Ciao, a proposito del digitale e del rapporto insegnanti/allievi, desidero raccontare in breve la mia esperienza. Mi riferisco al “Progetto Internet Marghera Digitale” ideato e promosso assieme a tre realtà del no-profit riunite in associazione. Nacque dopo una prima sperimentazione del 2001 (un container posizionato davanti al Municipio e attrezzato con tre personal computer) per mezzo della quale furono testati dei microcorsi di conoscenza e alfabetizzazione informatica per la popolazione. Ne seguì una ricerca sociale sulla domanda di alfabetizzazione informatica che rilevò la necessità. Nel 2003 venne aperto un Centro con un’aula attrezzata da 18 postazioni informatiche di ultima generazione collegate ad un server centrale. Le docenti sono tutte donne, ex insegnanti in pensione o insegnanti di varie materie con la stessa passione per l’educazione al digitale. A tutt’oggi l’attività è a pieno ritmo e consiste nell’offrire un servizio pubblico finalizzato al recupero del deficit di nuove conoscenze e rispondere al bisogno formativo della popolazione rispetto all’uso del computer e dei nuovi mezzi di comunicazione telematica.

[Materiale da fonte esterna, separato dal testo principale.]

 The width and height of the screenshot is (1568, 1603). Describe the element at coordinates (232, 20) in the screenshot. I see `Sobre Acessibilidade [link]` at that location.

I cittadini e le cittadine di Marghera, Mestre e Venezia che si sono lasciati contagiare dalla curiosità per le nuove tecnologie, o ne sentivano la necessità per motivi di studio o di lavoro hanno superato quota 3.000.
Un fattore di successo è stato sicuramente la preparazione del gruppo docente che ha messo a punto un proprio stile didattico, frutto di una ricerca sul campo di diversi anni, che ha incontrato il favore degli utenti. Le lezioni di carattere non accademico e sostenute da esercitazioni guidate, sono risultate accessibili anche alle persone più anziane e più scettiche sulle proprie capacità di apprendimento. L’analisi degli utenti ha messo in rilievo le caratteristiche di un’utenza perlopiù adulta e anziana con livello di scolarizzazione medio, medio-basso. Penso che il segreto del successo risieda nel “fare gruppo” e nella dinamica dell’apprendimento continuo delle insegnanti. Ciò emerse in un’intervista (effettuata per miei scopi di ricerca universitaria) che feci alla responsabile del Centro, soprattutto quando le chiesi di descrivere il suo ruolo educativo: “lo faccio non soltanto nei confronti del singolo che mi capita a colloquio, ma lo faccio nei confronti di tutta la nostra equipe, di tutto quanto il nostro gruppo, perché una cosa che abbiamo capito bene è che un gruppo funziona se c’è sempre qualcuno che tiene sotto controllo il processo. E il nostro gruppo miracolosamente è fatto da questa dozzina di donne che lavorano insieme ormai da anni, è un gruppo numeroso, è un gruppo storico ormai e va avanti perché c’è qualcuna, e molto spesso sono io, che si pone il compito di educare continuamente. Cioè non passa mese che non ci siano nuove cose che apprendiamo e che ci scambiamo. E sapere che questa attenzione, questo scambio ci fanno probabilmente vive ed è la cosa che, che poi riusciamo a trasmettere anche agli altri”.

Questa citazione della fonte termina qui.